Powodem tego jest gigantyczny popyt na miejsca noclegowe, zarówno hotelowe jak i kempingowe.  Dotyczy to nie tylko noclegów w samych parkach, ale także w ich okolicy.  W niektórych miejscach nawet miejsca na kempingach wychodzą w ciągu kilkudziesięciu sekund od momentu rozpoczęcia rezerwacji! Jeżeli więc chcemy naprawdę odwiedzić te najbardziej popularne miejsca, to musimy mieć opracowaną całą trasę na ponad rok wcześniej i czekać na możliwość rezerwacji noclegu w interesującym nas terminie.
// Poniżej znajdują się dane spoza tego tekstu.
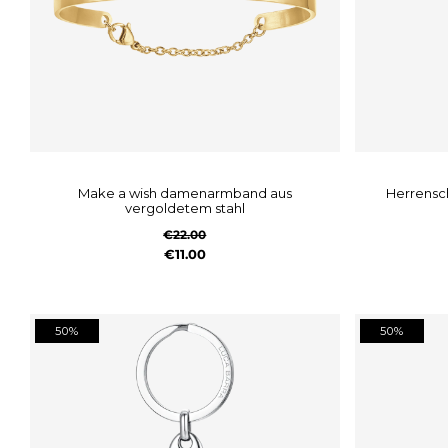
make a wish damenarmband aus
herrenschlüsselanhänger aus stahl mit
vergoldetem stahl
€22.00
€11.00
50%
50%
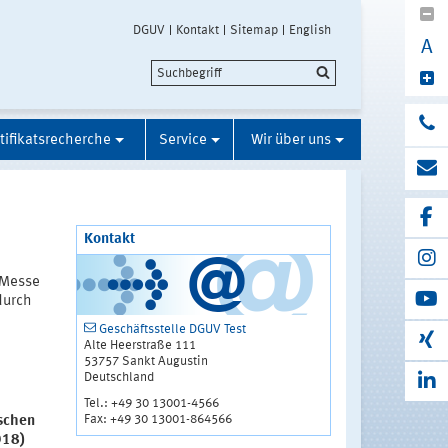
DGUV
Kontakt
Sitemap
English
A
tifikatsrecherche
Service
Wir über uns
Kontakt
 Messe
durch
Geschäftsstelle DGUV Test
Alte Heerstraße 111
53757 Sankt Augustin
Deutschland
Tel.: +49 30 13001-4566
Fax: +49 30 13001-864566
schen
018)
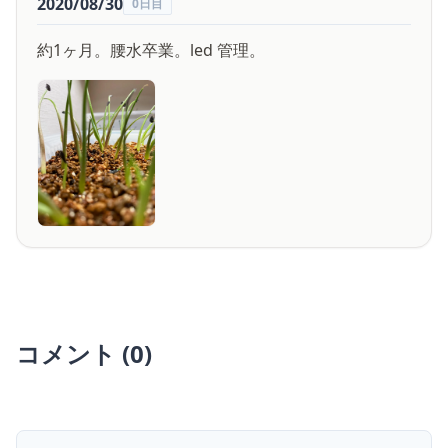
2020/08/30
0日目
約1ヶ月。腰水卒業。led 管理。
コメント (0)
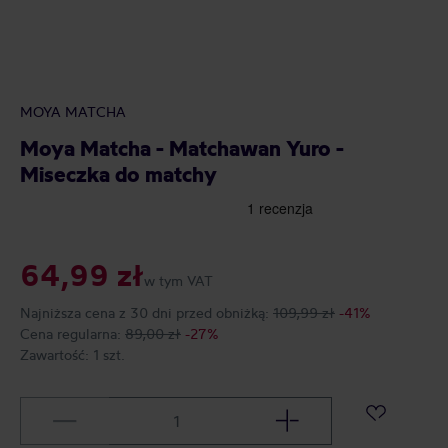
MOYA MATCHA
Moya Matcha - Matchawan Yuro -
Miseczka do matchy
64,99 zł
w tym VAT
Najniższa cena z 30 dni przed obniżką:
109,99 zł
-41%
Cena regularna:
89,00 zł
-27%
Zawartość:
1 szt.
Ta pojawia się zwykle na 360 dni naprzód w przypadku hoteli i 4 do 6 miesięcy w przypadku miejsc kempingowych.  Rezerwując ostatnio motel w Yosemite, zrobiliśmy to dokładnie na 12 miesięcy wcześniej i po tygodniu wszystkie miejsca w motelu były na cały rok zarezerwowane.
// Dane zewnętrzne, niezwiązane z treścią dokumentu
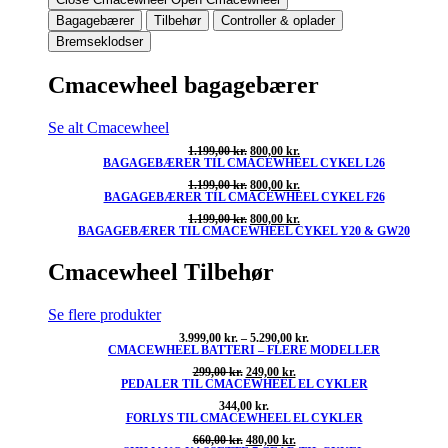
Bagagebærer
Tilbehør
Controller & oplader
Bremseklodser
Cmacewheel bagagebærer
Se alt Cmacewheel
Den
Den
1.199,00
kr.
800,00
kr.
BAGAGEBÆRER TIL CMACEWHEEL CYKEL L26
oprindelige
aktuelle
pris
pris
Den
Den
1.199,00
kr.
800,00
kr.
var:
er:
BAGAGEBÆRER TIL CMACEWHEEL CYKEL F26
oprindelige
aktuelle
1.199,00 kr..
800,00 kr..
pris
pris
Den
Den
1.199,00
kr.
800,00
kr.
var:
er:
BAGAGEBÆRER TIL CMACEWHEEL CYKEL Y20 & GW20
oprindelige
aktuelle
1.199,00 kr..
800,00 kr..
pris
pris
var:
er:
Cmacewheel Tilbehør
1.199,00 kr..
800,00 kr..
Se flere produkter
Prisinterval:
3.999,00
kr.
–
5.290,00
kr.
CMACEWHEEL BATTERI – FLERE MODELLER
3.999,00 kr.
til
Den
Den
299,00
kr.
249,00
kr.
5.290,00 kr.
PEDALER TIL CMACEWHEEL EL CYKLER
oprindelige
aktuelle
pris
pris
344,00
kr.
var:
er:
FORLYS TIL CMACEWHEEL EL CYKLER
299,00 kr..
249,00 kr..
Den
Den
660,00
kr.
480,00
kr.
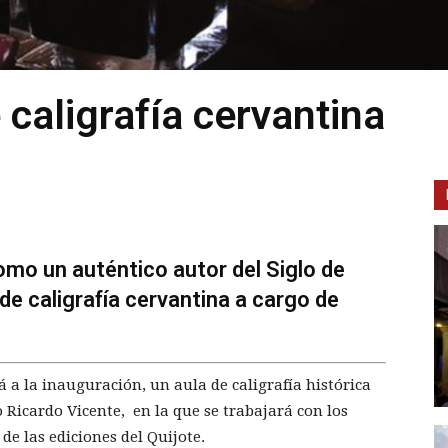
e caligrafía cervantina
como un auténtico autor del Siglo de
de caligrafía cervantina a cargo de
 a la inauguración, un aula de caligrafía histórica
fo Ricardo Vicente, en la que se trabajará con los
de las ediciones del Quijote.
Pozwolenia na wejścia na szlaki

Druga ważna rzecz, która wymaga planowania, to konieczność uzyskania pozwolenia (permit) na dany szlak, którym chcemy wędrować.  Wydawane są one w najróżniejszych terminach, lecz przeważnie z dużym wyprzedzeniem.  Pozwolenia wydaje się najczęściej w drodze losowania. Organizowana jest specjalna loteria, na którą zapisujemy się przeważnie na 4 miesiące naprzód. Istnieje też pula pozwoleń do zdobycia na miejscu, ale udział we wcześniejszej loterii zwiększa szansę zdobycia permitu o połowę. Losowania permitów odbywają się między innymi na The Wave w Vermilion Cliff, Half-Dome w Yosemite, Subway w Zion, czy nocleg na dnie Wielkiego Kanionu.  Zawsze trzeba sprawdzić, czy wyprawa na wybrany przez nas szlak nie wymaga pozwolenia.  Na mojej stronie we wpisach o poszczególnych parkach zawsze zaznaczam, który szlak wymaga permitu. Osoby wybierające się na wędrówki, na które konieczne są zezwolenia, muszą całą swoją podróż podporządkować datom, na które zdobyły lub planują zdobyć permity. Resztę trasy trzeba zoptymalizować pod tym kątem.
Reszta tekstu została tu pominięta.